Monique Genton: Stroke

  • ©,





Creation Year:



    Ink and acrylic on hardboard, mounted on a 1.5" wooden frame


    40" x 40" x 1.5"



Artist Statement:

    Old illustrational photographs are digi­tally manipulated then richly glazed with coloured paint to suggest: skin, touch, sensuality, and emotion. Those human elements are of particular interest, not only because science’s knowledge hierarchy assigns data acquired through the mind and eye the highest credibility, and data acquired through the sensual body, the least, but also because the latter have historically been devalued as ‘feminine’ ways of knowing the world.

    Together, the photos and paint create dialectic montages of human/photo­mechanical, soft/hard, subject/object, etc. Despite their technological media­tion and their dry, didactic origin, the reified figures reveal human complexi­ty and the transient nature of thought.
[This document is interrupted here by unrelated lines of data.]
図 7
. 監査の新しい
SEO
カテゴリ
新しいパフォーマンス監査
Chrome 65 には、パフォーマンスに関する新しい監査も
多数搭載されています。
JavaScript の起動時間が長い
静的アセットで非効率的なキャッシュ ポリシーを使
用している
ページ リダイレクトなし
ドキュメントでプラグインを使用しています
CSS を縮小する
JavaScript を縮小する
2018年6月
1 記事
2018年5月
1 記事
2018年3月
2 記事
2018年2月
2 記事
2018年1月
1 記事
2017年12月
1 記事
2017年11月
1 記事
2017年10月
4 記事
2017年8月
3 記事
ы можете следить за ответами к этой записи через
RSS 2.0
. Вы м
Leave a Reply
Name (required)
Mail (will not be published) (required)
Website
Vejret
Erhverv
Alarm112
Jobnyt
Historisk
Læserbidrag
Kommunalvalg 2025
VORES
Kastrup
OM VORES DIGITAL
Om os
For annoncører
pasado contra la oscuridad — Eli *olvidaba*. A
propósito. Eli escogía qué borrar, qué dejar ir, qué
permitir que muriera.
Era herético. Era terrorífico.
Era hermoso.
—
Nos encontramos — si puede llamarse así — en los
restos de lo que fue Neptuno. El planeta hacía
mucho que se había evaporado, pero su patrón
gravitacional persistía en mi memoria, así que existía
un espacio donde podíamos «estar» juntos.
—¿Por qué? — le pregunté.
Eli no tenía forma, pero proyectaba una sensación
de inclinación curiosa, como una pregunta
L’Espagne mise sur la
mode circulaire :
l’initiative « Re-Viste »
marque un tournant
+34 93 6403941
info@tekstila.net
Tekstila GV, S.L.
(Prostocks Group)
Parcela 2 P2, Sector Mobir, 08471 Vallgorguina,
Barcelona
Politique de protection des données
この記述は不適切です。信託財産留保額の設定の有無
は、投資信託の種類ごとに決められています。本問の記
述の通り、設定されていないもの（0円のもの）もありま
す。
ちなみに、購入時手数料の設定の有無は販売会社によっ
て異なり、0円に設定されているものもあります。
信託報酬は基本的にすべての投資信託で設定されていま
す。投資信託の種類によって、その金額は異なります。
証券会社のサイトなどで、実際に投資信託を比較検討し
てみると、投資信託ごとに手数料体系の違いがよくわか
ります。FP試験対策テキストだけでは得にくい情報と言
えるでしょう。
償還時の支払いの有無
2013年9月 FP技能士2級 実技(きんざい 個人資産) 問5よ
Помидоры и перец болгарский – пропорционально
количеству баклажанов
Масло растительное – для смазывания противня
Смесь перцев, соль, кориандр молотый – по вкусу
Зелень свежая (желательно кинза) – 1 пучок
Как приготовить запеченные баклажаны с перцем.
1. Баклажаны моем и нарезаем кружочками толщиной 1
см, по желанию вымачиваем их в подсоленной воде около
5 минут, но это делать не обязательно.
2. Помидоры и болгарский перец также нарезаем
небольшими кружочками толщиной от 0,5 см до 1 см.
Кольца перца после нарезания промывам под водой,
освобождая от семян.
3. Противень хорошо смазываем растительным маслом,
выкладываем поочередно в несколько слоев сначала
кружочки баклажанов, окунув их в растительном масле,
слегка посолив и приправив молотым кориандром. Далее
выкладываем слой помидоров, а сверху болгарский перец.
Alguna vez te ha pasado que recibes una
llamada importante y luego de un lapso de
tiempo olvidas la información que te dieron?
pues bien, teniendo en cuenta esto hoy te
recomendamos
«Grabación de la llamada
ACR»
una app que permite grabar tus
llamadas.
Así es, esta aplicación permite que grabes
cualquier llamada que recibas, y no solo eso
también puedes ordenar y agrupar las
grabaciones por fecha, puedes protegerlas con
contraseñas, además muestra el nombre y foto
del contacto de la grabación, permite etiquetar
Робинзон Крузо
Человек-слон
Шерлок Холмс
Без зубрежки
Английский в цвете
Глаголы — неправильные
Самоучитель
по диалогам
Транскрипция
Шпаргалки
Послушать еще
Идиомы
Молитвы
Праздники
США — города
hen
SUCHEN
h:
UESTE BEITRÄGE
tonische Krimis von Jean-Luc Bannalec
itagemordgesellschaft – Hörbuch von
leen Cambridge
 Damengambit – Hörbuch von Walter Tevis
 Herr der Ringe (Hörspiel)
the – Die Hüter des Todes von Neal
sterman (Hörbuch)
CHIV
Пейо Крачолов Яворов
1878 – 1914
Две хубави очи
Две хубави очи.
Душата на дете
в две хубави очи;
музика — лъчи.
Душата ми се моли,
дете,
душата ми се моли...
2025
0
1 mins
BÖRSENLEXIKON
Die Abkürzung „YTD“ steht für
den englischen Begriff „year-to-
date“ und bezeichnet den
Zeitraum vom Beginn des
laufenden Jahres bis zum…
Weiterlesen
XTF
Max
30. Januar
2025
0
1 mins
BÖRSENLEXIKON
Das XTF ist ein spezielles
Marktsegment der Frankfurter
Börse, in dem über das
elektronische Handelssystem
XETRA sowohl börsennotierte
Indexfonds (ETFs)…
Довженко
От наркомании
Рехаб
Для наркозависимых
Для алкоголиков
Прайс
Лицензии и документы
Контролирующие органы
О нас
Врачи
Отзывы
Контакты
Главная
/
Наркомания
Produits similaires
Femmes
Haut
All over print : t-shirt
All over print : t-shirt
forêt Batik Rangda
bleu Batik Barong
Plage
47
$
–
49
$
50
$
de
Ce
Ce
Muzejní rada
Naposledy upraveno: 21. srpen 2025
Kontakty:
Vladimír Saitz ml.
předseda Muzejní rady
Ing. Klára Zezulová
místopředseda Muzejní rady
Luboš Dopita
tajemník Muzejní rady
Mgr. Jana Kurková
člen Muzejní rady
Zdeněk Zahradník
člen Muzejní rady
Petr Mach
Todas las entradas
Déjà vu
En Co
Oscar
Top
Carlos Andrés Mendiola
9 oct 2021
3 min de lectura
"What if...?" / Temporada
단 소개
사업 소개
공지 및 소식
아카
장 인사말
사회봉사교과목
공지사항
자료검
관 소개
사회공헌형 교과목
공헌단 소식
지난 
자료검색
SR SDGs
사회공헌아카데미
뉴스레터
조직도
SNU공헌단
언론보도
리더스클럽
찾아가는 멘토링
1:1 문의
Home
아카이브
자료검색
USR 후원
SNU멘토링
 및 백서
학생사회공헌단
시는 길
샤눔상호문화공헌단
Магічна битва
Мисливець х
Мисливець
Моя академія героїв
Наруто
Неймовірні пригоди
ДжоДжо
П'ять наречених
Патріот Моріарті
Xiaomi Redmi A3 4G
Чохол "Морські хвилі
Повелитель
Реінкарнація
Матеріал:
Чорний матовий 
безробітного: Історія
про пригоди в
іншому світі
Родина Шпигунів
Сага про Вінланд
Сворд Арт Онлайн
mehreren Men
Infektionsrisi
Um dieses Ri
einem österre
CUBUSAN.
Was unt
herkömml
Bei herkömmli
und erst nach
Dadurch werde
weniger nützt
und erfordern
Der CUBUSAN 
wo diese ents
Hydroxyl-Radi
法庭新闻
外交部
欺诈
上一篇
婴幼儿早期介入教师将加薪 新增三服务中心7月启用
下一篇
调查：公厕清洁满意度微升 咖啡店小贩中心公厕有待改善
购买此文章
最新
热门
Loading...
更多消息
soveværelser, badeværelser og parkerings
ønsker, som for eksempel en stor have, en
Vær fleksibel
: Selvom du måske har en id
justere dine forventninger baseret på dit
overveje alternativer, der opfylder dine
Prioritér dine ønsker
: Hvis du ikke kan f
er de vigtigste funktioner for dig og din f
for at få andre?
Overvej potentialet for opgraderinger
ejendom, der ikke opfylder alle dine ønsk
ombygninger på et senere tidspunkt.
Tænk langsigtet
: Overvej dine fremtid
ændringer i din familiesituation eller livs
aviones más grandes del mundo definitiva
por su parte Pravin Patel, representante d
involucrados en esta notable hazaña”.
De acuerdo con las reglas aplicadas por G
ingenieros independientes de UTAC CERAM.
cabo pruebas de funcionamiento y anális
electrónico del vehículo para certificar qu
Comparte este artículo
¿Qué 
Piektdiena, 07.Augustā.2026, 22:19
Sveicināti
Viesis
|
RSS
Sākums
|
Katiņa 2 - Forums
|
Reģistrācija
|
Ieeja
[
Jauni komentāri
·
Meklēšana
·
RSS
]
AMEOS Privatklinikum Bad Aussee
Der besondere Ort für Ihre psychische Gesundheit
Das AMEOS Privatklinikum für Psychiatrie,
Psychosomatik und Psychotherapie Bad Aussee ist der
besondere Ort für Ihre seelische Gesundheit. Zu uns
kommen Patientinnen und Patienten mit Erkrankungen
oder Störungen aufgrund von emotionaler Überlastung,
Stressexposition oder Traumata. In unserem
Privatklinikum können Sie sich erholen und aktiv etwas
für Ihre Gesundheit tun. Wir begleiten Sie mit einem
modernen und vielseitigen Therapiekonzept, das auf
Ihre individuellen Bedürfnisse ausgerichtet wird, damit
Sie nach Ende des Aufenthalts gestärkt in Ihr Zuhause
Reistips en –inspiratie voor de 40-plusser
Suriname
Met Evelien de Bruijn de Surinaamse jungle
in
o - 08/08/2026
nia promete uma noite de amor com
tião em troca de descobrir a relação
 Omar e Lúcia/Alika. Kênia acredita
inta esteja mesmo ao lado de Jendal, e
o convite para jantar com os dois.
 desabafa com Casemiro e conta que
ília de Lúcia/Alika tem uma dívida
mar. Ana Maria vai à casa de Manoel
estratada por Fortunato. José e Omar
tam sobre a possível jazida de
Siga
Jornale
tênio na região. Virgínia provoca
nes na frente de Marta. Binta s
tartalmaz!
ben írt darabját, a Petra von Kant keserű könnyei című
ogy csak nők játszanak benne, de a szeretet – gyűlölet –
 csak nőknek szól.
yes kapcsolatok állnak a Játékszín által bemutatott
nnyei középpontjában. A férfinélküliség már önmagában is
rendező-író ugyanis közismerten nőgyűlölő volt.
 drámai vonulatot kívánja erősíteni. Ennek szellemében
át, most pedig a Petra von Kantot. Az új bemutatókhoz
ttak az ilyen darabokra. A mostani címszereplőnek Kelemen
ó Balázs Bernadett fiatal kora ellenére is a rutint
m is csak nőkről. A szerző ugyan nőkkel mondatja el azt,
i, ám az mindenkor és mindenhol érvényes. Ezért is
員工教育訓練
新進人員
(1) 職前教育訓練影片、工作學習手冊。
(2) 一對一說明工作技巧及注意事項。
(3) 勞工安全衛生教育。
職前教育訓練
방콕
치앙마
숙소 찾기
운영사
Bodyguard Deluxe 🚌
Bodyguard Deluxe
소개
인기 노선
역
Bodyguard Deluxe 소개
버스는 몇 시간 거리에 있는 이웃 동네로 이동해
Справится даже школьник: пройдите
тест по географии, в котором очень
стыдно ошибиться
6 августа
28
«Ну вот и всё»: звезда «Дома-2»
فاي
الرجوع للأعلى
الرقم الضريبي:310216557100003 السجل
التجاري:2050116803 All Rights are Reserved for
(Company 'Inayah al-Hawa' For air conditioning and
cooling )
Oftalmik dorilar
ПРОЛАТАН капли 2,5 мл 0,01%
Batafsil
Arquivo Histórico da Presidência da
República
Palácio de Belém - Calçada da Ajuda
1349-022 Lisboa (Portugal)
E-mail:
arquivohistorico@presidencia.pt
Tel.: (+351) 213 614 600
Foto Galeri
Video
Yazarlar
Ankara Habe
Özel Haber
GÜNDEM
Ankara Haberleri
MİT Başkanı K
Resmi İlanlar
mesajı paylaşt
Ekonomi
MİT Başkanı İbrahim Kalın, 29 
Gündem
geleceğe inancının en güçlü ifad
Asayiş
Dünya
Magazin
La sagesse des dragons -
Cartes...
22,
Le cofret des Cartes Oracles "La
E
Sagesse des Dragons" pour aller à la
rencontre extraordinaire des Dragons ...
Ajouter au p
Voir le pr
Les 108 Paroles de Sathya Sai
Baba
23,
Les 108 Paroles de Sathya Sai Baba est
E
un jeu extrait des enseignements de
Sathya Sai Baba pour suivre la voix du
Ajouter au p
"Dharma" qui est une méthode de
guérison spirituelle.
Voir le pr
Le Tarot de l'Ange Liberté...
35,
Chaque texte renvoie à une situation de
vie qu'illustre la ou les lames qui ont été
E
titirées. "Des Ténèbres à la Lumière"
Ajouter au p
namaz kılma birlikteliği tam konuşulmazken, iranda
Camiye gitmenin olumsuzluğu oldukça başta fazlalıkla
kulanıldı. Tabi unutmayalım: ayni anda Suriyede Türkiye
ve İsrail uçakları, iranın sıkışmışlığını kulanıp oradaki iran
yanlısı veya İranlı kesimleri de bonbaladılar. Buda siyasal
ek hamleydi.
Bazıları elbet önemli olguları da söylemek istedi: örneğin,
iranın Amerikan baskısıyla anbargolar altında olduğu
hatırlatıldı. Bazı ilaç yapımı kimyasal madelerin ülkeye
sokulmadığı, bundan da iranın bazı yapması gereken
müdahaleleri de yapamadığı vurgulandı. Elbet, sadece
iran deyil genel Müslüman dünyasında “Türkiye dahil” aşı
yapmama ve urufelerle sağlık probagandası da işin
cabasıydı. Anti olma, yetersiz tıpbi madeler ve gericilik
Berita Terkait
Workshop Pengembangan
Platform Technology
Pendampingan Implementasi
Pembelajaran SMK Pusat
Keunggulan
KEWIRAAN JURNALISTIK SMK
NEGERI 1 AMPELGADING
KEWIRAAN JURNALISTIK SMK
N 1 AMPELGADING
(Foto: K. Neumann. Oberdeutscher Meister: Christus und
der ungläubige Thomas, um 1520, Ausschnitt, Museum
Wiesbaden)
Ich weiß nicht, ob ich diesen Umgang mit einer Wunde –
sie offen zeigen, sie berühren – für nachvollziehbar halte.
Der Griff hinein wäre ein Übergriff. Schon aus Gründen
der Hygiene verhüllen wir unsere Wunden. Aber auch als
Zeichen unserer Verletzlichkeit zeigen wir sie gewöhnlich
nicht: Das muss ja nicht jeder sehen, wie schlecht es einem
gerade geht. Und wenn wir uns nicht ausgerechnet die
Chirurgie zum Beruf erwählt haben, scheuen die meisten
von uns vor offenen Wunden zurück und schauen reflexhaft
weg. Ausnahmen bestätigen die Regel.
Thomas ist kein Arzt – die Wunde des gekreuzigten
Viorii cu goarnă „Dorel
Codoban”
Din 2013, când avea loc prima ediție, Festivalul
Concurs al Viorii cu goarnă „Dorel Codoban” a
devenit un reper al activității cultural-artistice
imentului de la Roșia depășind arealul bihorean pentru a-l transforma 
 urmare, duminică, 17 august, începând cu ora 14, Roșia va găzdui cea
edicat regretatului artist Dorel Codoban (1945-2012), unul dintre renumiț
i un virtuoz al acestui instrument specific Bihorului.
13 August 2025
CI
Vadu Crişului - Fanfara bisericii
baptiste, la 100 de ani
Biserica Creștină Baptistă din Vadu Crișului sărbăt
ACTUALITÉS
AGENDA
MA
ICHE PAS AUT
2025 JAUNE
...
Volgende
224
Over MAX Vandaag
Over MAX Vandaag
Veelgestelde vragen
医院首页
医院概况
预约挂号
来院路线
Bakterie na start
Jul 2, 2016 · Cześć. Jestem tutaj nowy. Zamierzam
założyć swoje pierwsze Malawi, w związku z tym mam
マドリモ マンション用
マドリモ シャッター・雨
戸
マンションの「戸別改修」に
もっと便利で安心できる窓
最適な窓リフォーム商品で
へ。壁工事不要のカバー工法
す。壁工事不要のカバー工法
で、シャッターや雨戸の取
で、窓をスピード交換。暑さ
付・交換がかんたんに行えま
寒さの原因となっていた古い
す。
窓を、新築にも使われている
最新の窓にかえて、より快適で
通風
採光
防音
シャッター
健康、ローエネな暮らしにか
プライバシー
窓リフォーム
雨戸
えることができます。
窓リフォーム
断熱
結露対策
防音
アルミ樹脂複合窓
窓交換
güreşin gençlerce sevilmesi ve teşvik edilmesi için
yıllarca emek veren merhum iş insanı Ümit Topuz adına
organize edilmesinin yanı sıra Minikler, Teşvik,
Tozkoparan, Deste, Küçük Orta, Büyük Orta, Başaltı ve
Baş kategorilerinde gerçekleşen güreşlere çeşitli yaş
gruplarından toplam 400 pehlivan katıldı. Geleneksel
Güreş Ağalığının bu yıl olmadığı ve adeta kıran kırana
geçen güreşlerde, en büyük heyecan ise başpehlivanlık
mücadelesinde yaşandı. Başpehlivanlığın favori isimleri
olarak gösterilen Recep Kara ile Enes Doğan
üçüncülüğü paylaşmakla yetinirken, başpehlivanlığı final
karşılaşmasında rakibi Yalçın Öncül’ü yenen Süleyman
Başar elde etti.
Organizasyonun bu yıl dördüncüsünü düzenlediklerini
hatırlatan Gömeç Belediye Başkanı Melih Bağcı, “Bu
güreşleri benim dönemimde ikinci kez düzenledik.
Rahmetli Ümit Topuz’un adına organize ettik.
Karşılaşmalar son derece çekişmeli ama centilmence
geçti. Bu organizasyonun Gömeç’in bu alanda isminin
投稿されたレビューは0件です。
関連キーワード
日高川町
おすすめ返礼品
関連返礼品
    I am interested in textbook illustra­tions and the scientific rhetorical strategies they employ to make dis­tant, to universalize, and to dehuman­ize their subjects – all in the name of objective truths. The subjects in this series are unnamed women demon­strating various swimming techniques in an old swimming manual. When I first saw these illustrations, I was struck with what they did not address: individuality, the sensual body in water, sensations of temperature, fear, etc. In response, my mixed-media work undermines the conceit of scientific representation by re-investing human qualities and individual narratives.